Friday, May 3, 2013

Justice and "Justice"

Michael Sandel responds to the San Jose State University letter about his online lecture course. (If you haven't seen the original letter see here, here, here, here, and/or here for the link and some commentary.)

I think it's good that Sandel's lectures are available free online (see also the resources here). It's not good, though, if professors are turned into teaching assistants by administrators or politicians who demand that they teach Sandel's course instead of their own, or show his lectures instead of teaching their own classes. (I don't mean that it's bad to have students watch one on a day when you're not available to teach, or have students watch several specially selected segments if they seem helpful.)

What's less clear is the role of edX in all this.
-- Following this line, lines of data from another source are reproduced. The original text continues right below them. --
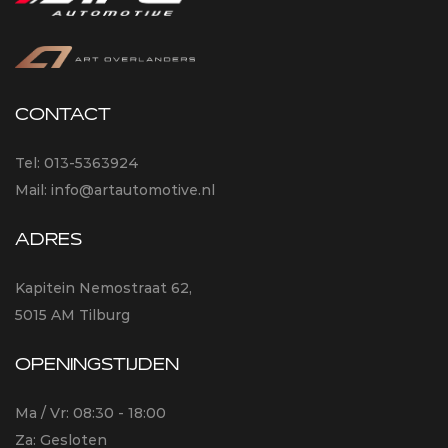
CONTACT
Tel:
013-5363924
Mail:
info@artautomotive.nl
ADRES
Kapitein Nemostraat 62,
5015 AM Tilburg
OPENINGSTIJDEN
Ma / Vr: 08:30 - 18:00
Za: Gesloten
It's this that the people at SJSU seem most concerned about, but why it is happening is a mystery to me. Sandel just says that:
This year, we [who?] made a version of the course available on the edX platform. I know very little about the arrangements edX made with San Jose State University...
The edX version of the course is free. So what's the problem? Obviously the members of the Department of Philosophy at SJSU fear, probably rightly, that their jobs might be taken away from them or changed into something much less than they are now. And the fear is not selfish: they are concerned about the future of higher education. If Sandel is directly profiting from a deal with edX then I think they are right to aim their objections at him. But it's not clear to me whether he is or not. And if he is simply making recordings of his lectures, along with reading lists, discussion questions, etc., available to the world for free then I don't see that he is doing anything wrong at all. In fact I think he deserves much praise and gratitude.

On the other hand it is all a bit suspicious. Why have an edX version of the course at all if it's much the same as the already available free one? Why does Sandel say "we made a version of the course available on the edX platform" rather than, say, "I pointed out to all and sundry that the material was online and free"? It all seems rather fishy. But until I know more I don't feel able to judge the rights and wrongs of Sandel's actions.